All those ingredients for $.99? And you know they must be making some sort of profit. How can this be? And an even more important question: Why would you want any of that in your body or — even worse — your child’s body. (And, BTW, buying McDonald’s may not even be cheaper. At least that’s what another smart blogger found out when she figured out how much it costs to cook at home versus buying McDonald’s for a family of four. Scroll down past the yummy-sounding recipe if you click through…)
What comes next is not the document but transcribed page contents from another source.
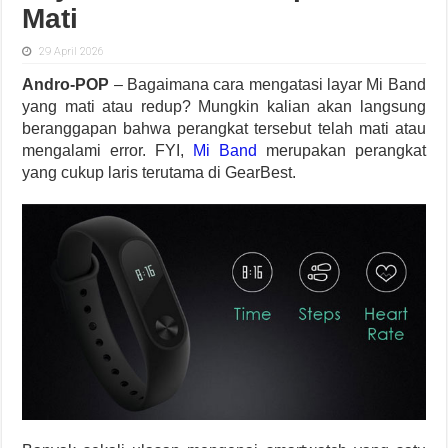
Mati
29 April 2026
Andro-POP
– Bagaimana cara mengatasi layar Mi Band
yang mati atau redup? Mungkin kalian akan langsung
beranggapan bahwa perangkat tersebut telah mati atau
mengalami error. FYI,
Mi Band
merupakan perangkat
yang cukup laris terutama di GearBest.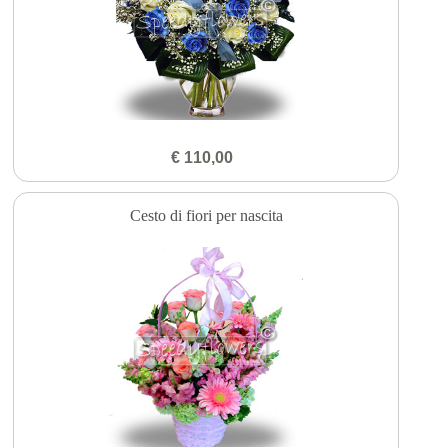
€ 110,00
Cesto di fiori per nascita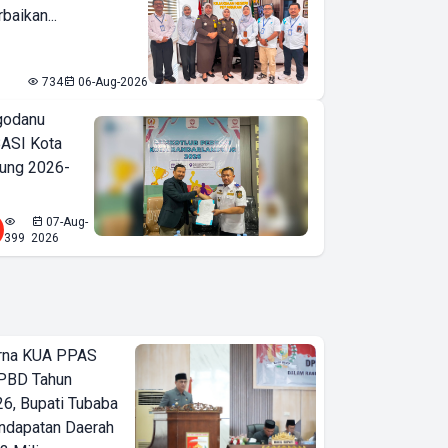
baikan...
734
06-Aug-2026
godanu
ASI Kota
ung 2026-
07-Aug-
399
2026
urna KUA PPAS
PBD Tahun
6, Bupati Tubaba
ndapatan Daerah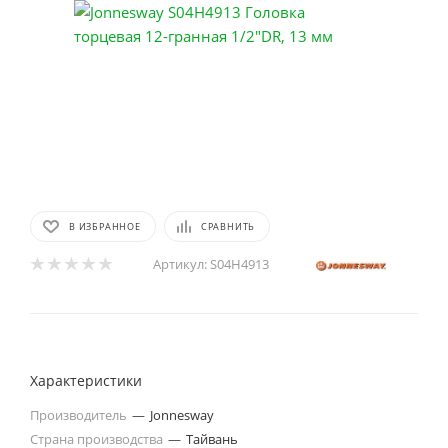
В ИЗБРАННОЕ
СРАВНИТЬ
Артикул:
S04H4913
Характеристики
Производитель
—
Jonnesway
Страна производства
—
Тайвань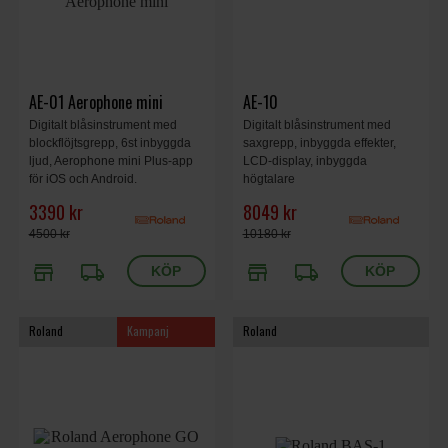
AE-01 Aerophone mini
AE-10
Digitalt blåsinstrument med
Digitalt blåsinstrument med
blockflöjtsgrepp, 6st inbyggda
saxgrepp, inbyggda effekter,
ljud, Aerophone mini Plus-app
LCD-display, inbyggda
för iOS och Android.
högtalare
3390 kr
8049 kr
4500 kr
10180 kr
store
local_shipping
store
local_shipping
Roland
Kampanj
Roland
Anyway, digressing as always: I won’t stand here and condemn anyone for eating their McChicken sandwich because that’s all they could afford. (I will make a wish that some day soon everyone will be able to have access to healthy, fresh foods regardless of their income.) But for anyone who can afford to make a different choice I ask: Aren’t you and your health worth the extra couple of bucks?

This post is how I am participating this week in Real Food Wednesdays, an awesome campaign to get people thinking about and eating real food. Would love to hear about your lunch. What did you have? Was it worth the time and effort?

3 Responses to “Is a $5.97 Sandwich Worth It?”

  1. Wow! That chicken thing from McDonald’s didn’t even sound like food. You’re right, why would you want that in your body?! The perception that science experiment food is cheaper is a real shame and, unfortunately, a cop out. Trust me, I used it for years….

    Thanks for the link love! :)

  2. Gladys says:

    After my war with cancer I did myself a favor-I cook my own food, It is almost 3 yrs since I went to any fast food joint-I kicked the soda habit too so I live on a strict vegan diet, fruits and water-Life is Good!

  3. Great take on just how cheap the food at fast food restaurants really is! Spend your money on food OR you will spend much more on medicine, that’s for sure!

    Would love it if you would consider sharing this blog or another post at Monday Mania. Hope to see you there!